Most Americans—and maybe even some carriers—don’t know the full story—or any story—about how the United States Postal Service endures pre-funding retirement benefit mandates from Congress, as well as other cost-drivers that have nothing to do with the digital age, electronic bill payments and multichannel communication trends. Nor do they know that both The White House and Congress spend these mandated monies on their own programs, even as the federal deficit spirals.
That’s why it’s easy to be indignant when some members of Congress, perhaps predictably, jumped onto the current appropriations bill (a continuing resolution to fund the government beyond March 27) with mandates for six-day delivery. Yet, one has to ask, where are the means for real relief from some of the costliest demands of the 2006 postal reform law? Making the Postal Service stick with Saturday delivery isn’t the action we need Congress to take.
Is it really enough, or correct, to just counter USPS management efforts to cut costs and right-size the network? Why not delve deeper into the ills that Congress and the Administration—both parties involved here—have heaped onto the Postal Service’s bottom line? Why not revisit real postal reform? How many more years must the Postal Service get squeezed, and default on payments, before Congress and the Obama (or next) Administration take seriously its cause, its future, its sustainability?

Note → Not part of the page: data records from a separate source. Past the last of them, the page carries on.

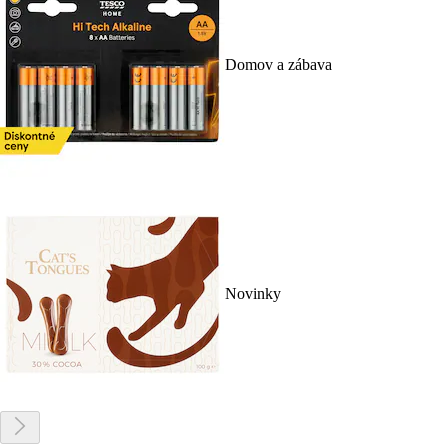
Domov a zábava
Novinky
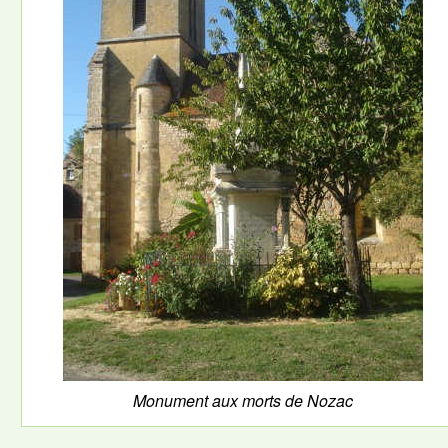
Monument aux morts de Nozac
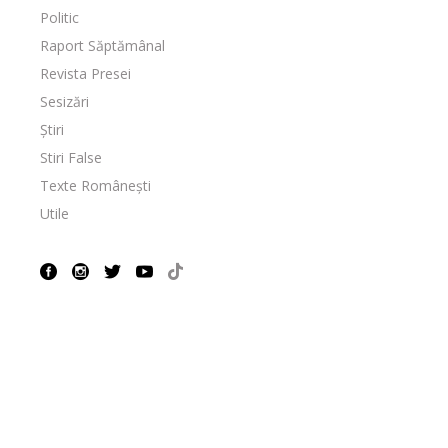
Politic
Raport Săptămânal
Revista Presei
Sesizări
Știri
Stiri False
Texte Românești
Utile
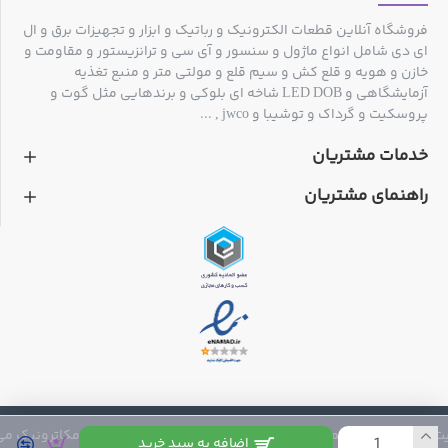
فروشگاه آنلاین قطعات الکترونیک و رباتیک و ابزار و تجهیزات برق و ال
SI-130B-20
ای دی شامل انواع ماژول و سنسور و آی سی و ترانزیستور و مقاومت و
خازن و هویه و قلع کش و سیم قلع و مولتی متر و منبع تغذیه
آزمایشگاهی و LED DOB شاخه ای بلوکی و برندهایی مثل گوت و
19400-
پروسکیت و گرداک و توشیبا و jwco , ...
M5/9408
Pro-soft s/d 3/16"(inch) or 5mm (metric)
خدمات مشتریان
راهنمای مشتریان
19400-
M6/9409
Pro-soft s/d 1/4"(inch) or 6mm (metric)
89401A
Pro-soft s/d 3.2x75mm
 متعلق به فروشگاه مکاترونیک می باشد
89401B
اضافه به سبد خرید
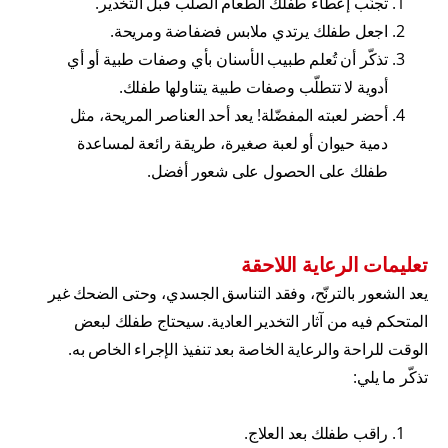
تجنّب إعطاء طفلك الطعام الصلب قبل التخدير.
اجعل طفلك يرتدي ملابس فضفاضة ومريحة.
تذكّر أن تُعلم طبيب الأسنان بأي وصفات طبية أو أي
أدوية لا تتطلّب وصفات طبية يتناولها طفلك.
أحضر لعبته المفضّلة! يعد أحد العناصر المريحة، مثل
دمية حيوان أو لعبة صغيرة، طريقة رائعة لمساعدة
طفلك على الحصول على شعور أفضل.
تعليمات الرعاية اللاحقة
يعد الشعور بالترنّح، وفقد التناسق الجسدي، وحتى الضحك غير
المتحكم فيه من آثار التخدير العادية. سيحتاج طفلك لبعض
الوقت للراحة والرعاية الخاصة بعد تنفيذ الإجراء الخاص به.
تذكّر ما يلي:
راقب طفلك بعد العلاج.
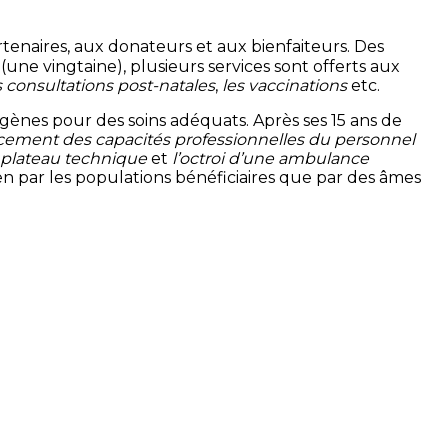
tenaires, aux donateurs et aux bienfaiteurs. Des
ne vingtaine), plusieurs services sont offerts aux
s
consultations post-natales
,
les
vaccinations
etc.
ènes pour des soins adéquats. Après ses 15 ans de
orcement des capacités professionnelles du personnel
u plateau technique
et
l’octroi d’une ambulance
bien par les populations bénéficiaires que par des âmes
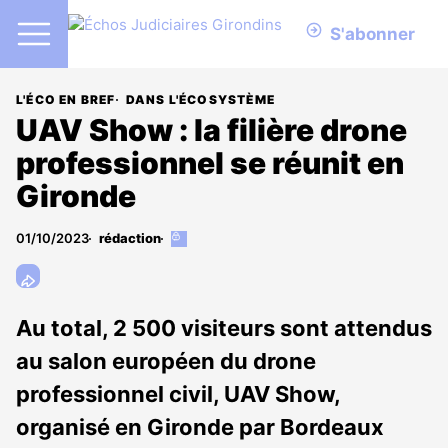
S'abonner
L'ÉCO EN BREF
DANS L'ÉCOSYSTÈME
UAV Show : la filière drone
professionnel se réunit en
Gironde
01/10/2023
rédaction
Cet
article
est
réservé
aux
Au total, 2 500 visiteurs sont attendus
abonnés
au salon européen du drone
professionnel civil, UAV Show,
organisé en Gironde par Bordeaux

Late last month, National Public Radio discussed, in a piece regarding postal services around the globe, how these services are coping with lower demand of an increasingly electronic society: http://www.npr.org/templates/story/story.php?storyId=172932914
It’s funny how much of “Socialist” Europe already has privatized its posts (not that citizens or businesses are the better for it). On the other hand, it’s very serious to say our quasi-public U.S. Postal Service still runs the most efficient ship of all, universal delivery at a fair price, despite its tethers to political whims …
… and despite my “stealing” of expensive carrier street time! five-day or six-day delivery is a concern for many mailers—but it’s really not the most important postal operations issue that needs to be addressed.